Operational Requirements in Security
Operational Requirements (OR) are essential for an organisation or security team to produce a clear, considered, and high-level statement of their security needs based on the risks they face.
A well-defined Operational Requirement increases the likelihood of success in any security project and reduces the risk of commissioning expensive irrelevant work. The involvement of key stakeholders in the OR process will increase buy-in for the project, simplifying any organisational or operational change required.
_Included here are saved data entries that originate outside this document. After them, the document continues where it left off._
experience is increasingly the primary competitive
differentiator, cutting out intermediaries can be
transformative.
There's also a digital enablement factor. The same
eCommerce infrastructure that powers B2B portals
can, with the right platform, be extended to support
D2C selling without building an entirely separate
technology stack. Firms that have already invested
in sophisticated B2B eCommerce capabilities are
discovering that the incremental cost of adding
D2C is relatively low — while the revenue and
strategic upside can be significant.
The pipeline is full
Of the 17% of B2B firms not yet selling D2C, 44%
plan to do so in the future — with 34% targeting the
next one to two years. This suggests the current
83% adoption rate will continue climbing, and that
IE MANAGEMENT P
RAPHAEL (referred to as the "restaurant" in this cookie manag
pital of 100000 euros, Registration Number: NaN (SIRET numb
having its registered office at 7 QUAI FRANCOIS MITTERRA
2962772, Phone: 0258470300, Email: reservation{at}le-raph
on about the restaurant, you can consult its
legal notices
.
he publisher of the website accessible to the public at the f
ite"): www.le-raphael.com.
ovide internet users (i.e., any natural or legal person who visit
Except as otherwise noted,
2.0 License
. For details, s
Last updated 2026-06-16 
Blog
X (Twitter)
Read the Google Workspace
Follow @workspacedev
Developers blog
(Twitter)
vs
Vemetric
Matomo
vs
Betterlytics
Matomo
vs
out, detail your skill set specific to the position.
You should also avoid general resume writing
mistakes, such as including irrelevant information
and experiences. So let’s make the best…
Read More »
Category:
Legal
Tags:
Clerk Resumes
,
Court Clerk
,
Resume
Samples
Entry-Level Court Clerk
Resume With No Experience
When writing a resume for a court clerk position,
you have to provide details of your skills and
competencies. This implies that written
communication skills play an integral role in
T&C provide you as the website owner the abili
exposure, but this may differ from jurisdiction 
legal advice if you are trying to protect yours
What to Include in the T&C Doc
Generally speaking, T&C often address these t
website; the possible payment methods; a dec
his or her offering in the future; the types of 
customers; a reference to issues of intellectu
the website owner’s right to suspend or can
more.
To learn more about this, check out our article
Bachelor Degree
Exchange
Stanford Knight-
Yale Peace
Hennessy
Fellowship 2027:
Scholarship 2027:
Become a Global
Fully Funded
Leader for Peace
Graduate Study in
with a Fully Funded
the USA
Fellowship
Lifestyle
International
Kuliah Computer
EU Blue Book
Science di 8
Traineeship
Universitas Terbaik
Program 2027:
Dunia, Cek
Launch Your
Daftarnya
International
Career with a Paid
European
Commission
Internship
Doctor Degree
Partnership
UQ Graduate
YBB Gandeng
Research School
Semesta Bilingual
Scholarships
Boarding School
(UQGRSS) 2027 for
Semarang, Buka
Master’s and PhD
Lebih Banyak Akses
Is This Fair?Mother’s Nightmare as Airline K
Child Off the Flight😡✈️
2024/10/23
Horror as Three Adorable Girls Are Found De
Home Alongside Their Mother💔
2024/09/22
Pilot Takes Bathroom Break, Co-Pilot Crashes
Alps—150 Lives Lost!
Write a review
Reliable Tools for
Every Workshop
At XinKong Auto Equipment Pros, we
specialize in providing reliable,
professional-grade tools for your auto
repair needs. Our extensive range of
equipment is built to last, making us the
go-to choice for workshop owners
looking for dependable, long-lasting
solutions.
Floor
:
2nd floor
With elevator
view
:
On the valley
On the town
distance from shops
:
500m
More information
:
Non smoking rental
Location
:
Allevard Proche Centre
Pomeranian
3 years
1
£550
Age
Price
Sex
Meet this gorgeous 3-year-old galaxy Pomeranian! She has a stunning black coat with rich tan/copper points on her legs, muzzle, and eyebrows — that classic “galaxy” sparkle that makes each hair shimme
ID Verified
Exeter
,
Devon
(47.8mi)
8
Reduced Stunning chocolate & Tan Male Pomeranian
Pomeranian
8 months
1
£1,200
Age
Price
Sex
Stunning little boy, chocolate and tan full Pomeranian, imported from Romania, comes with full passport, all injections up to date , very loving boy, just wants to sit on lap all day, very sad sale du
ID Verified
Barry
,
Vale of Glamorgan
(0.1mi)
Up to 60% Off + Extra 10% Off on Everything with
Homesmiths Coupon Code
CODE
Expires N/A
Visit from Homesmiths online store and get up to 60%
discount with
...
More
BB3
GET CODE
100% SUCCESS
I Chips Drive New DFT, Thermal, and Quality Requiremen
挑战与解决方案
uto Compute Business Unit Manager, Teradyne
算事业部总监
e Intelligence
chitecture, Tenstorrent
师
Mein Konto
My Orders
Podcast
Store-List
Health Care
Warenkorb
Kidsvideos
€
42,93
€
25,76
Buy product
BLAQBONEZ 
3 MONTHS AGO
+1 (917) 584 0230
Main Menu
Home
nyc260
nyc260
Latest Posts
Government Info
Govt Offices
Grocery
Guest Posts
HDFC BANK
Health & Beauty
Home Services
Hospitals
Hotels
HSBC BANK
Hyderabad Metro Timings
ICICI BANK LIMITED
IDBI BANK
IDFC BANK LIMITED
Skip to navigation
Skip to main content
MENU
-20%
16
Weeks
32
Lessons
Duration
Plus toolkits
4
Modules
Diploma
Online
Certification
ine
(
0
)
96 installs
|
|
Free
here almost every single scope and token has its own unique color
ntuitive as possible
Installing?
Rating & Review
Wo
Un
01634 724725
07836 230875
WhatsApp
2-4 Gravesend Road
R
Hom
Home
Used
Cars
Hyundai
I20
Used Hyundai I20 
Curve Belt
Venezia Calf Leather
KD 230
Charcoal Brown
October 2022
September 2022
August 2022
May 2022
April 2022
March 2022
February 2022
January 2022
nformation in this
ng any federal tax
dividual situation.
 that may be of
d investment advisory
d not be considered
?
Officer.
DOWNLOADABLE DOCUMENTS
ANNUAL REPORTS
What is an Operational Requirement?
Operational Requirements (OR) is a systematic process that will lead to protective security measures assessed by the likelihood of successful application enabling an organisation to produce a statement of requirement, or a report of need, based on the risk and threat faced by an individual, organisation or event. By completing an OR, you will have a prioritised list of protective security measures and recommendations to implement actions that follow the principles of Deter, Detect, Delay and Respond.
Security Layer Principles
In physical security, layers or principles refer to the fundamental guidelines or approaches followed to ensure adequate security measures. These principles create a comprehensive security posture by addressing different aspects and potential vulnerabilities. The most common principles or considerations in physical security are:
- Deter: The principle of deterrence aims to discourage potential threats by implementing visible security measures, such as signage, barriers, or surveillance cameras. The goal is to create a perception of risk and deter potential attackers.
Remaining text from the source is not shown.